Historical subdivisions
The town is divided into several rioni, many of which are named after a related church or convent. In the most historic part of the city are counted the rioni Rabatana, San Michele, San Filippo, Petto and Cattedrale built between the 10th and 17th centuries, the remainder, however, are of contemporary construction.[131]

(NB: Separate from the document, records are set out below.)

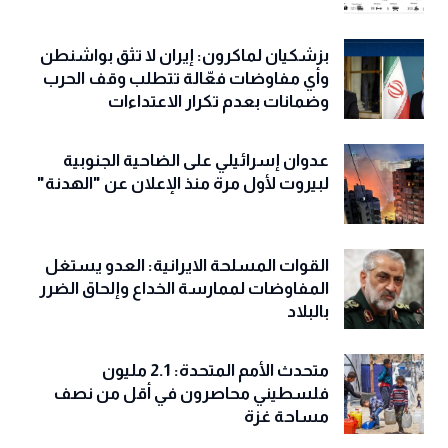
بزشكيان لماكرون: إيران لا تثق بواشنطن
وأي مفاوضات فعّالة تتطلب وقف الحرب
وضمانات بعدم تكرار الاعتداءات
عدوان إسرائيلي على الضاحية الجنوبية
لبيروت لأول مرة منذ الإعلان عن "الهدنة"
القوات المسلحة الايرانية: العدو يستغل
المفاوضات لممارسة الخداع وإلحاق الضرر
بالبلاد
متحدث الأمم المتحدة: 2.1 مليون
فلسطيني محاصرون في أقل من نصف
مساحة غزة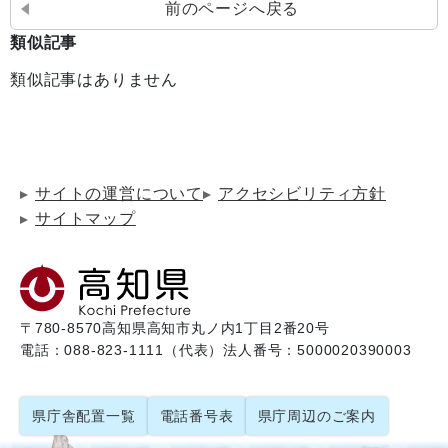
前のページへ戻る
類似記事
類似記事はありません
サイトの運営について
アクセシビリティ方針
サイトマップ
〒780-8570
高知県高知市丸ノ内1丁目2番20号
電話：088-823-1111（代表）
法人番号：5000020390003
県庁舎配置一覧
電話番号表
県庁周辺のご案内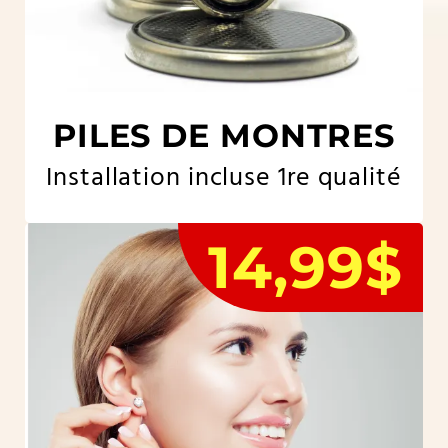
PILES DE MONTRES
Installation incluse 1re qualité
14,99$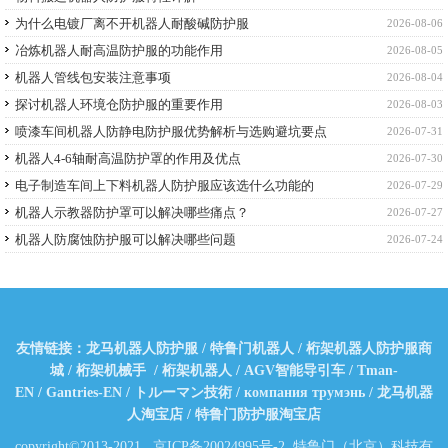
为什么电镀厂离不开机器人耐酸碱防护服
2026-08-06
冶炼机器人耐高温防护服的功能作用
2026-08-05
机器人管线包安装注意事项
2026-08-04
探讨机器人环境仓防护服的重要作用
2026-08-03
喷漆车间机器人防静电防护服优势解析与选购避坑要点
2026-07-31
机器人4-6轴耐高温防护罩的作用及优点
2026-07-30
电子制造车间上下料机器人防护服应该选什么功能的
2026-07-29
机器人示教器防护罩可以解决哪些痛点？
2026-07-27
机器人防腐蚀防护服可以解决哪些问题
2026-07-24
友情链接：
龙马机器人防护服
/
特鲁门机器人
/
桁架机器人防护服商
城
/
桁架机械手
/
桁架机器人
/
AGV智能导引车
/
Tman-
EN
/
Gantries-EN
/
トルーマン技術
/
компания трумэнь
/
龙马机器
人淘宝店
/
特鲁门防护服淘宝店
copyright©2013-2021
京ICP备20024995号-2
特鲁门（北京）科技有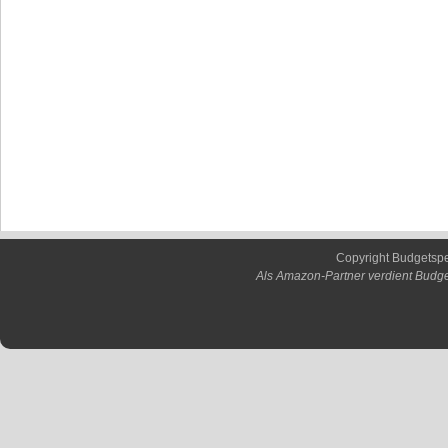
Copyright Budgetsp
Als Amazon-Partner verdient Budge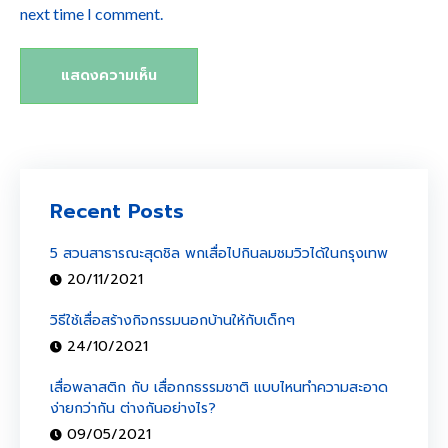
next time I comment.
Recent Posts
5 สวนสาธารณะสุดชิล พกเสื่อไปกินลมชมวิวได้ในกรุงเทพ
20/11/2021
วิธีใช้เสื่อสร้างกิจกรรมนอกบ้านให้กับเด็กๆ
24/10/2021
เสื่อพลาสติก กับ เสื่อกกธรรมชาติ แบบไหนทำความสะอาด
ง่ายกว่ากัน ต่างกันอย่างไร?
09/05/2021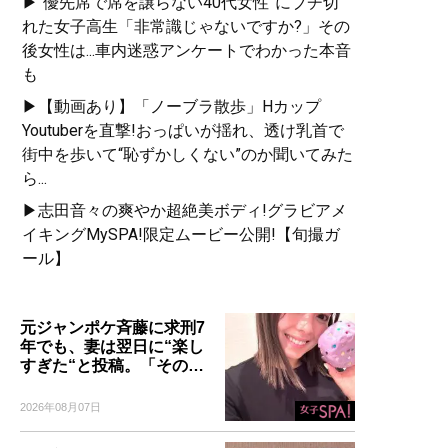
▶“優先席で席を譲らない40代女性”にブチ切
れた女子高生「非常識じゃないですか?」その
後女性は...車内迷惑アンケートでわかった本音
も
▶【動画あり】「ノーブラ散歩」Hカップ
Youtuberを直撃!おっぱいが揺れ、透け乳首で
街中を歩いて“恥ずかしくない”のか聞いてみた
ら...
▶志田音々の爽やか超絶美ボディ!グラビアメ
イキングMySPA!限定ムービー公開!【旬撮ガ
ール】
元ジャンポケ斉藤に求刑7
年でも、妻は翌日に“楽し
すぎた“と投稿。「その…
2026年08月07日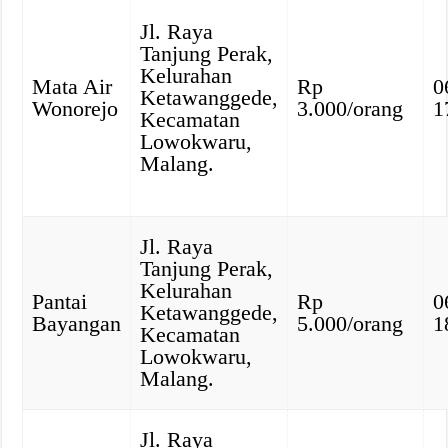
Jl. Raya
Tanjung Perak,
Kelurahan
Mata Air
Rp
0
Ketawanggede,
Wonorejo
3.000/orang
1
Kecamatan
Lowokwaru,
Malang.
Jl. Raya
Tanjung Perak,
Kelurahan
Pantai
Rp
0
Ketawanggede,
Bayangan
5.000/orang
1
Kecamatan
Lowokwaru,
Malang.
Jl. Raya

Among the most historic are Rabatana, which was the first inhabited ward of Tursi. Rising in the highest part of the city, around the castle, in the 5th century, it was built at a strategic point for the control of the valleys below (Sinni valley and Agri valley). The rione still stands almost apart from the rest of the town, connected in fact only by the “petrizza.” In the rione are the remains of the castle and the collegiate church of Santa Maria Maggiore.[131] To the south, after the “petrizza” is the rione San Michele, named after the church of the same name, and built around the 10th century. As a structure very similar to the previous one, it has houses leaning on each other and narrow streets built of stone. The district contains the Latronico Palace, one of the largest palaces in Tursi, the church of San Michele, former cathedral of the diocese, and the birthplace of the poet Albino Pierro, now used as a library and literary park.[131] Going further down the valley to the south is the San Filippo district, which also takes its name from the church of the same name. Built around the 17th century, until the 1960s it was the center of the town and had all the public offices later moved to the present town center. This ward features Plebiscito Square, Brancalasso Palace and the church of San Filippo dedicated to the worship of the patron saint. The alleys, similar to the previous wards, are made of stone and mostly, narrow and steep.[131] The Petto or Pandosia ward built to the east of the previous one, takes its name from the extreme steepness of its alleys. The houses of the ward lean on each other and almost cling to the steep gable below. The Petto connects the San Filippo ward to the newer Santi Quaranta ward.[131] The Cathedral ward, named for the presence of the cathedral, is built to the south of the San Filippo ward and effectively encompasses Catuba, a west-facing area, and Vallone, the lower and central area of the city. The ward contains the Cathedral of the Annunziata and the diocesan chancery building, which overlook Piazza Maria Santissima di Anglona, the current center of the city. The southern part of the square is also overlooked by the present town hall and the war memorial.[131]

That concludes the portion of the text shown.